Safari camps are the stuff of dreams and bucket lists. They can also be leaders in conservation, sustainability, design, eco-sensitivity and hospitality.
Take Kisawa Sanctuary, set to open next summer on an island off the coast of Mozambique. The construction of the marine safari camp incorporated 3-D sand printing, along with traditional weaving, thatching and textile work. Care was also taken not to disturb the orcas, humpback whales and manta rays in the surrounding waters.
Or consider Natural Selection’s Kwessi Dunes Lodge, due to open next spring in Namibia’s staggeringly vast desert wilderness. Each bedroom will feature a “star gazer” room, so guests can take in the night sky.
There’s also Meridian Adventure SAIL, an ocean safari via six fancy catamarans – based in the pristine coral triangle of Raja Ampat, Indonesia – that leaves almost no footprint at all.
As places to glimpse creatures great and small, or as gateways to the back of beyond (where you can seriously get away from it all), safari camps may be the ultimate hotel. Here are five prospects, all outstanding in their field.
Wilderness Safaris Mombo
Built in 1990, Wilderness Safaris’ flagship – at the northern end of Chief’s Island in the Moremi Game Reserve, in Botswana’s Okavango Delta – has recently unveiled a $10 million renovation. The brief was to bring the traditional camp up to design and environmental standards without disturbing the natural habitat. (An arborist, for example, was enlisted to oversee the protection of trees and roots.)
Behind the scenes, Mombo is now 100 percent solar-powered, with sophisticated sewage and water filtration systems. More obvious is the English oak, from managed forests in Croatia, used for guest-room floors; Iroko hardwood from West Africa for doors and windows; and plenty of original materials repurposed here and there (and at the company’s other camps on the continent).
The nine tented suites are big, with a sitting room and bar, separate bathrooms and dressing rooms, indoor and outdoor showers, and sliding louvered shutters that open onto an ample deck, from which to spy the exotic wildlife just out of reach. An eclectic mix of local grasses and fabrics, brass, copper, wooden furniture – Pygmy beds from Congo used as coffee tables – and cracked-leather headboards give the spaces a sense of globe-trotting chic.
Wilderness Safari Mombo; $2,200 per person per night (including all meals, game drives and park fees); Okavango Delta, Botswana.
Singita Kwitonda Lodge
On 178 acres at the edge of Volcanoes National Park in northwestern Rwanda, this new lodge sits close to the habitat of one-third of the world’s remaining mountain gorillas.
Singita Kwitonda Lodge; from $1,495 per person per night (including meals and laundry service, but not the $1,500 gorilla trekking permit); Ruhengeri, Rwanda.
This Big Five compound inside a 34,000-acre private game reserve began as the site of the Swedish owner’s family villa.
Thanda Safari; from $265 per person per night (including meals and two game drives per day); D242 Rd, 3960, South Africa.

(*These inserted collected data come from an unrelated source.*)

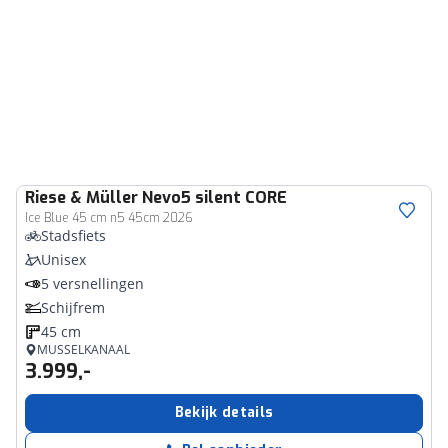
Riese & Müller
Nevo5 silent CORE
Ice Blue 45 cm n5 45cm 2026
Stadsfiets
Unisex
5 versnellingen
Schijfrem
45 cm
MUSSELKANAAL
3.999,-
Bekijk details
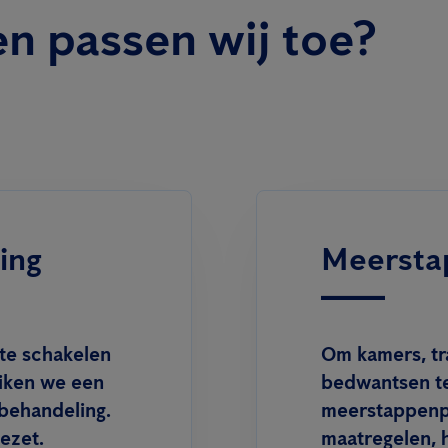
n passen wij toe?
ing
Meersta
 te schakelen
Om kamers, tr
iken we een
bedwantsen te
mbehandeling.
meerstappenpl
ezet.
maatregelen, 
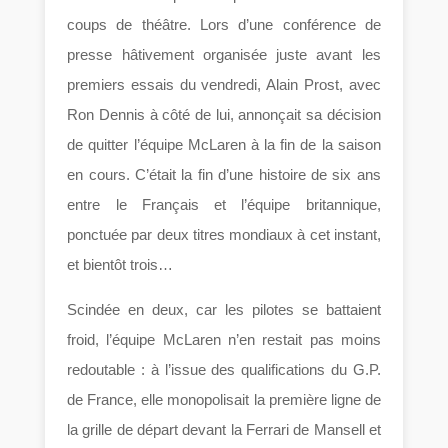
coups de théâtre. Lors d’une conférence de
presse hâtivement organisée juste avant les
premiers essais du vendredi, Alain Prost, avec
Ron Dennis à côté de lui, annonçait sa décision
de quitter l’équipe McLaren à la fin de la saison
en cours. C’était la fin d’une histoire de six ans
entre le Français et l’équipe britannique,
ponctuée par deux titres mondiaux à cet instant,
et bientôt trois…
Scindée en deux, car les pilotes se battaient
froid, l’équipe McLaren n’en restait pas moins
redoutable : à l’issue des qualifications du G.P.
de France, elle monopolisait la première ligne de
la grille de départ devant la Ferrari de Mansell et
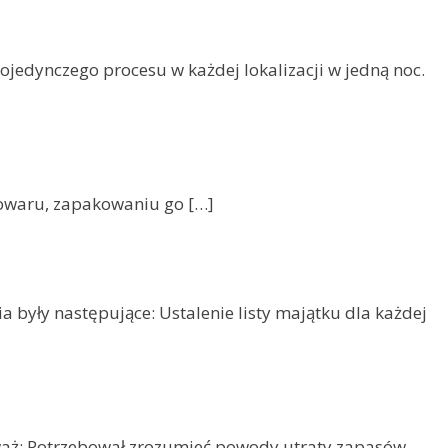
edynczego procesu w każdej lokalizacji w jedną noc.
towaru, zapakowaniu go […]
były następujące: Ustalenie listy majątku dla każdej
aż: Potrzebował zrozumieć powody utraty zapasów.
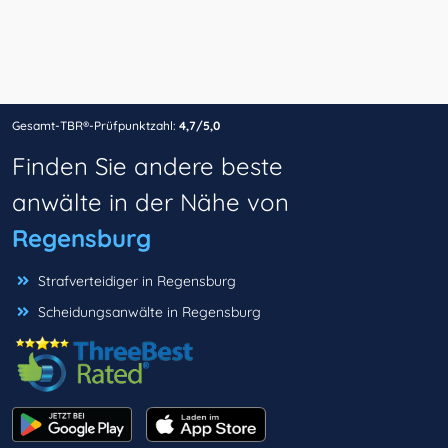
Gesamt-TBR®-Prüfpunktzahl:
4,7/5,0
Finden Sie andere beste
anwälte in der Nähe von
Regensburg
Strafverteidiger in Regensburg
Scheidungsanwälte in Regensburg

Banjaar Tola, a Taj Safari Lodge
The latest of four lodges set up by Taj in association with the travel company &Beyond, this is a good headquarters for tiger-spotting and bird-watching. It sits alongside the Banjaar River at the foot of Kanha National Park (a reserve that’s part of a tiger-protection program), with 18 tented huts arranged in east and west camps, each group with its own bar, dining room, and pool.

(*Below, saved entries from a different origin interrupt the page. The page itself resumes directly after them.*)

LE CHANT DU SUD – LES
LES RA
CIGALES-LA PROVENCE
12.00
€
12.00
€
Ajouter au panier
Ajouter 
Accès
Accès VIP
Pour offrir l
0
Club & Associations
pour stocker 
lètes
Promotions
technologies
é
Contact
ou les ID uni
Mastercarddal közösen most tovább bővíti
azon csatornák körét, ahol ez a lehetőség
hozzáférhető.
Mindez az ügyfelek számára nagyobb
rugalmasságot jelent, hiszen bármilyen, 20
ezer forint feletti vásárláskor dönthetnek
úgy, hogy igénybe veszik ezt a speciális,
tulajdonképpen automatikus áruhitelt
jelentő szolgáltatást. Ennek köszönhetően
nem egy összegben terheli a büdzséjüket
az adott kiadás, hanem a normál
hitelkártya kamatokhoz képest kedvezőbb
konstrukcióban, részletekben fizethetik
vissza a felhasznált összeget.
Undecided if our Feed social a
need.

Banjaar Tola, A Taj Safari Lodge; from about $410 per night (including breakfast and naturalist guide); Kanha National Park, Madhya Pradesh, India.
Nayara Tented Camp
Opened in December, this air-conditioned tent camp changes the luxury game in Costa Rica. It was designed by Luxury Frontiers – the architects noted in Africa for camps such as Zambia’s Puku Ridge and Botswana’s Belmond Savute Elephant Lodge – as its first foray into the Americas.
Set in the Arenal Volcano National Park, the camp shares 62 acres with its sister properties, Nayara Gardens and Nayara Springs, all connected by a suspended footbridge, or golf cart, if you must. The company has reserved a patch of the resort’s land as a refuge for the sloth (the strange, smiling star of the rainforest) and has begun to plant Guarumo trees to attract and protect them.